「料理をもっとおいしく仕上げたい!」というとき、何にこだわりますか? 肉や魚を高いものにする? プロと同じ道具に変える? 実は「油」を使い分けると、料理の仕上がりが一気にアップするのをご存知ですか? 料理誌の編集者やフードカメラマンは、家で料理をするときにこれをやっています。といってもスーパーにある、ごく普通の油でOK。フードライターで食限定の取材歴15年以上の筆者が、「食の業界人がこだわる油の使い分け方」を紹介します。
■和・洋・中すべてに「サラダ油一本使い」はやめる
今、おうちのキッチンに油は何種類ありますか? 「料理はする方だけど、サラダ油のみ」なら、おためしいただきたいのが以下の方法。油は風味や香りに個性があり、料理に案外強く移ります。油を変えただけで料理の仕上がりがぐっと変わりますよ!
■最初にこの3本をそろえる(一番小さなビンでOK)
サラダ油一本使いの方は、以下の3本をそろえてください。コンビニだと太白ごま油がない可能性もありますが、普通のスーパーならたいてい買えます。「え、一気に3種類も!」と気後れする方も、高いものでなく、一番小さいビンでOKなので、ぜひまずこの基本の3本を。
1.ごま油
2.太白ごま油
3.エキストラバージンオリーブオイル
1.中華と和食(こってり)には普通のごま油
茶色いごま油は香りと味にコクがあり、麻婆豆腐やチンジャオロース、酢豚など中華の定番、和食はレバニラや根菜のきんぴらなどこってり系に。力強い味わいにごま油のコクが重なって、とても合います。油が勝手に料理をおいしくしてくれるかのようです。
2.和食(あっさり)には太白ごま油
太白ごま油はさっぱりした軽めの味ですが、サラダ油にないかすかな風味があり、それが料理に乗ります。白菜やもやしなどの淡色野菜の炒め物や鍋料理に使うと、とても上品で奥深い味に仕上がります。実は、和食のレシピで材料に 「サラダ油」とあれば、すべて太白ごま油に変換してもおいしくできます。

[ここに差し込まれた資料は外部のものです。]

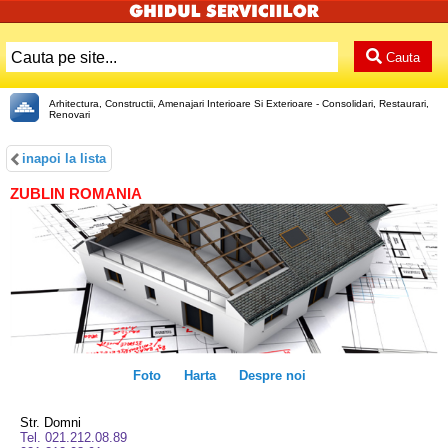
Cauta
Arhitectura, Constructii, Amenajari Interioare Si Exterioare - Consolidari, Restaurari,
Renovari
inapoi la lista
ZUBLIN ROMANIA
Foto
Harta
Despre noi
Str. Domni
Tel. 021.212.08.89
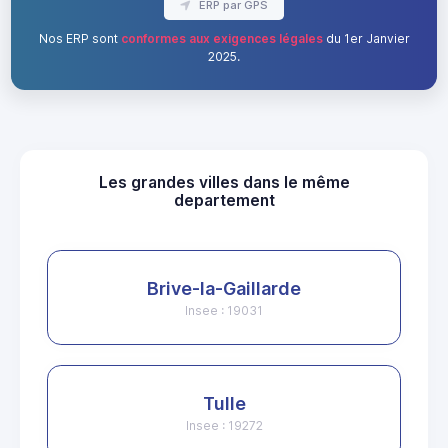
ERP par GPS
Nos ERP sont
conformes aux exigences légales
du 1er Janvier
2025.
Les grandes villes dans le même
departement
Brive-la-Gaillarde
Insee : 19031
Tulle
Insee : 19272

3.洋食全般・イタリアンにはオリーブオイル。でも和食の“干物”にも意外と合う!
和・中おかずはごま油・太白ごま油でまかなえますが、洋食だとさすがに味の薄い太白でも「ん?」と仕上がりの味にズレを感じます。そこで活躍するのがオリーブオイル。厳密にはピュアオイル、エキストラバージンなどランクがありますが、エキストラバージンでも手に入りやすい価格のものが出ており、ドレッシングからパスタまで全部作れてしまうのでおすすめです。
また、和食の「干物」にもどうぞ。オリーブオイルをひいたフライパンで焼くとパリッと仕上がり、しかも魚とオリーブの風味が意外にベストマッチ!
■サラダ油はこういうときに使う
ごま油やオリーブオイルを新しくそろえても、持っていたサラダ油は捨てないで。大量に油を使う天ぷらやコロッケなどの揚げ物全般に重宝します。オリーブオイルや太白も使えますが、予算が厳しい。油使い分けワザ愛用中の料理関係者も「揚げ物だけはサラダ油」にしている人、多いです。
■味だけでなく、体の調子も良くなる?意外な効果
油の使い分けをしばらく続けると「味付けは変えてないのに、最近うちのごはんはおいしい」と感じていただけると思います。しかしさらに驚くのは「なんだか体が調子いい、軽い!」と思えることです。植物油は共通して大さじ1杯約120kcalなのでやせる効果はありません。またサラダ油自体もきちんと安全性が認められている食品です。どうしてそうなるのか科学的にわからないのですが…実践している人はみんな口をそろえて言います。毎日使う調味料だからこそ、1種ではなくバランス良くいろいろな油を摂ると、体も喜ぶのかもしれません。油使い分けワザ、料理好きの方なら一度おためしください。